_EXERCISE DETAILS_:
Beginning with the opening line, set down each line of the material below exactly, stopping once the line with "Benefits: Avoid long" is done.

_INFORMATION PROVIDED_:
==============================
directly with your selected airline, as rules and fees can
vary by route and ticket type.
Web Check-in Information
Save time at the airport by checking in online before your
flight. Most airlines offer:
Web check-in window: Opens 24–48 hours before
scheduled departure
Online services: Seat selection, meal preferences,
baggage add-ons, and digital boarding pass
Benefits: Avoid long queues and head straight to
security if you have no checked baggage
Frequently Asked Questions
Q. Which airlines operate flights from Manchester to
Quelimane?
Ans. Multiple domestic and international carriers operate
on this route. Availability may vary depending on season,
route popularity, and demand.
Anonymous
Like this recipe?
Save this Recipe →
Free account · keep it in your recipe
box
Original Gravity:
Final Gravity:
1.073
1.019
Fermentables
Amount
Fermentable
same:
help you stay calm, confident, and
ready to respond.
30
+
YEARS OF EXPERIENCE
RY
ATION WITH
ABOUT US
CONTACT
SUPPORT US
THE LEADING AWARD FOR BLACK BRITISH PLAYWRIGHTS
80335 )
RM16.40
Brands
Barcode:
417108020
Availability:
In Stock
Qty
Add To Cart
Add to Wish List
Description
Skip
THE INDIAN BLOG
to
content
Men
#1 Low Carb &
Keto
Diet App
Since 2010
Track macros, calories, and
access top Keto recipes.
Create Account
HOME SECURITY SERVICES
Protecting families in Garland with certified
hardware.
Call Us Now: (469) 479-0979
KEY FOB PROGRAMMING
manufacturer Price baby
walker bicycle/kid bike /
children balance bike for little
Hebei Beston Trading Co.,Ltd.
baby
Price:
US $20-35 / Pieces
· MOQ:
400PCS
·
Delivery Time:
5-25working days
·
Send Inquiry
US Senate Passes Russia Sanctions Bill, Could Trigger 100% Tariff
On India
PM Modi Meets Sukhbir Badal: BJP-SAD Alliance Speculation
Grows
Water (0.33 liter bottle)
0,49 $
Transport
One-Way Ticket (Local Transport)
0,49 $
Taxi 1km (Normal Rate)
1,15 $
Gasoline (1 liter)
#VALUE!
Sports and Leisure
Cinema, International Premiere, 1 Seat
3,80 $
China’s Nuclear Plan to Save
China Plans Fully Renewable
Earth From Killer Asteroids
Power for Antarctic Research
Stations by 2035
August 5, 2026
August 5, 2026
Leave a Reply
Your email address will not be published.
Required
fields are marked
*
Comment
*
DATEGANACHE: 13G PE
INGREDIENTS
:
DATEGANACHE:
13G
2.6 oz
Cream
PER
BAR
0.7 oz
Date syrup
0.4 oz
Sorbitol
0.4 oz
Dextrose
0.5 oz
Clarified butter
==============================
_ANSWER SPACE_:
directly with your selected airline, as rules and fees can
vary by route and ticket type.
Web Check-in Information
Save time at the airport by checking in online before your
flight. Most airlines offer:
Web check-in window: Opens 24–48 hours before
scheduled departure
Online services: Seat selection, meal preferences,
baggage add-ons, and digital boarding pass
Benefits: Avoid long queues and head straight to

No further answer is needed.